Normal Serum Level: 3.5-5 mEq/L
Daily Sodium requirement: 1-2 mEq/kg
Hyperkalemia ( >5 mEq/L)
Causes : Renal failure, ACE inhibitor, mineralocorticoid deficiency, PRBC transfusion, Acidosis, low insulin state, Beta blocker, Rhabdomyolysis, hemolysis
Signs: Nausea, vomiting and paresthesias or nonspecific findings of muscle weakness (skeletal, respiratory), fatigue and ileus.
Note: Factitious or pseudohyperkalemia occur because of the practice of squeezing of extremities during phlebotomy or blood sampled from a limb being infused with potassium-containing fluid or hemolysis of a standing sample. Thrombocytosis and leukocytosis can also lead to false elevation of serum potassium levels.
ECG Changes:
- Peaked T waves
- P wave widening/flattening, PR prolongation
- Bradyarrhythmias: sinus bradycardia, high-grade AV block with slow junctional and ventricular escape rhythms, slow AF
- Conduction blocks (bundle branch block, fascicular blocks)

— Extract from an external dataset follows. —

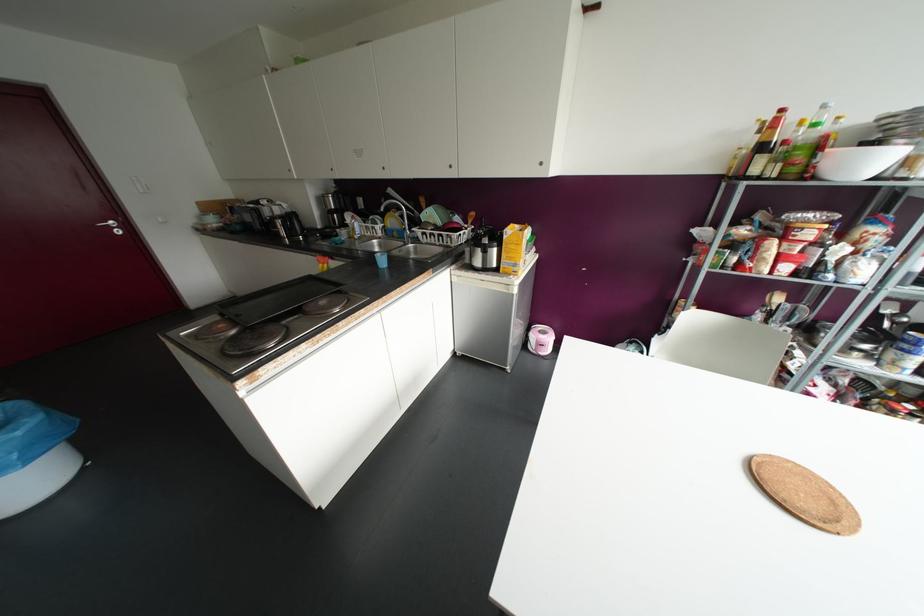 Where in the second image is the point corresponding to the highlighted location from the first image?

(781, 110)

- QRS widening with bizarre QRS morphology
Potassium Level (mmol/L) | ECG changes |
5.5-6.5 | Peaked T waves |
6.5-7.0 | P wave widening/flattening PR Prolongation P waves eventually disappear |
7.0-9.0 | Sinus bradycardia, High grade AV block, Prolonged QRS interval |
>9.0 | Sine wave appearance Asystole Ventricular fibrilation |
Managment:
- Prompt discontinuation of potassium containing fluids and medications that lead to hyperkalemia.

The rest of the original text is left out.